THE mother of a teenager who died when his car pulled into the path of a police car last night criticised official guidelines allowing patrol cars to break the speed limit.

Karl Sutcliffe was thrown through the windscreen in the smash, which happened as the police car was travelling at 80mph.

Three passengers in the Peugeot 309 ran off, leaving the 19-year-old dead in the the road near Bishop Auckland, County Durham.

The victim was giving the trio a lift to buy drugs after a Golden Jubilee Party on the town's Woodhouse Close Estate last June, an inquest was told.

The marked BMW police car, driven by PC Gary Emerson, spun out of control and hit a lamppost, trapping PC Neil Fuller in the passenger seat.

South Durham coroner Colin Penna - who recorded a verdict of accidental death - heard how the officers were following two cars seen racing each other on the A689 by-pass, at Coundon, in June last year.

PC Emerson accelerated to almost 80 mph when Mr Sutcliffe pulled out of the Gurney Valley junction without looking.

He said that police guidelines allowed him a top speed of 120mph but he had exercised caution because of the side roads. He did not activate the siren or blue lights because he did not want the two drivers he was following to panic.

PC Fuller, who had to be cut from the wreckage, said: "The driver of the Peugeot did not look right towards us at all. I was fixated on him, willing him to look towards us but he pulled out in front of us."

David Spence and John Fazakerley, who were both passengers in the car, said they could not remember whether Mr Sutcliffe had stopped at the junction before pulling out.

Mr Fazakerley told the inquest he had been drinking all day and had taken Ecstasy. Mr Sutcliffe was driving them to Coundon to buy drugs.

Both teenagers said that Mr Sutcliffe had arrived at the party late. Tests showed he had traces of cannabis and alcohol in his system but this would not have affected his driving.

Afterwards in a statement, Mr Sutcliffe's mother, Jacqueline, questioned the police guidelines over speed.
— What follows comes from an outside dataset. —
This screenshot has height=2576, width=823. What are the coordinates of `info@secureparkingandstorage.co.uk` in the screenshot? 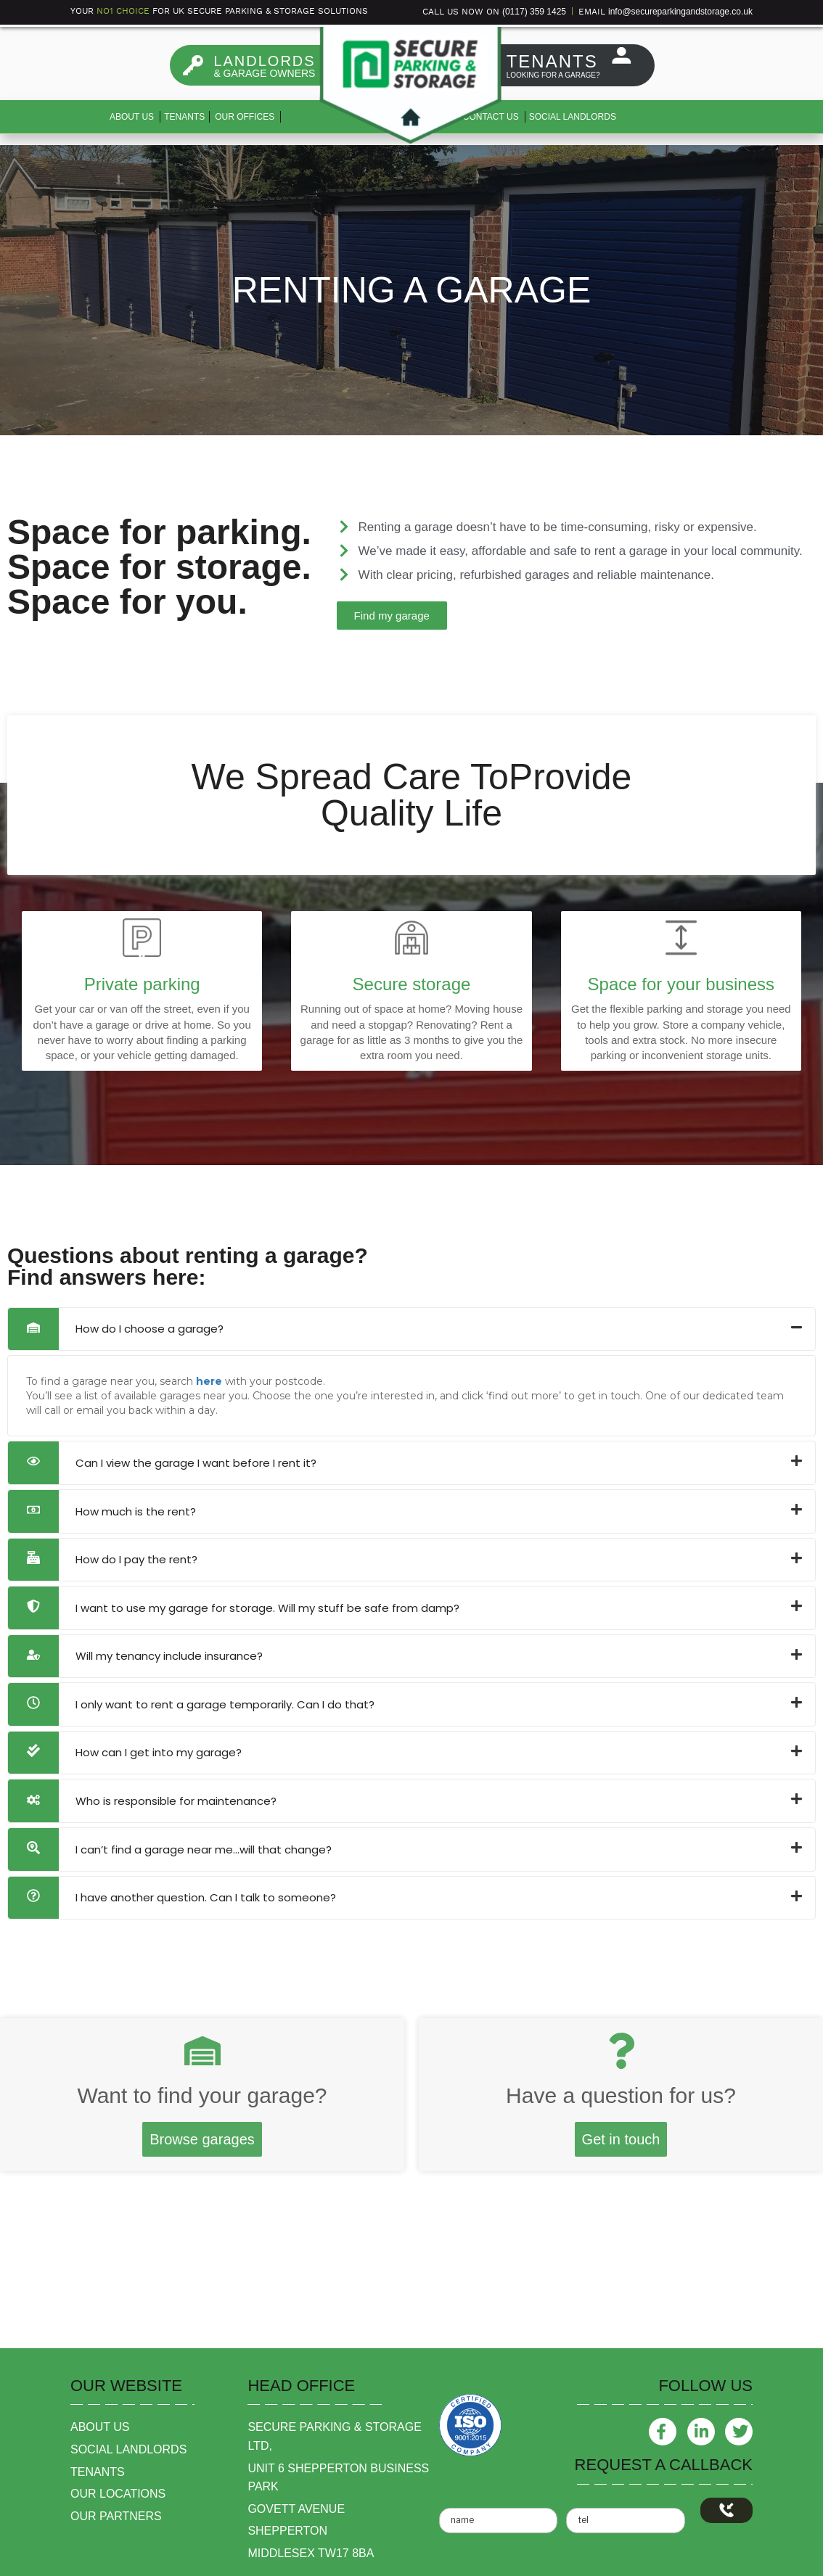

She said: "Fatal accidents keep occurring when police officers are travelling at high speed and the current guidance on pursuit and following does not seem adequate to prevent fatalities like this happening in the future."

A Durham Police spokesman said that an investigation, overseen by the Police Complaints Authority, had exonerated PC Emerson of any blame and that the Crown Prosecution Service would not be pursuing a case against him.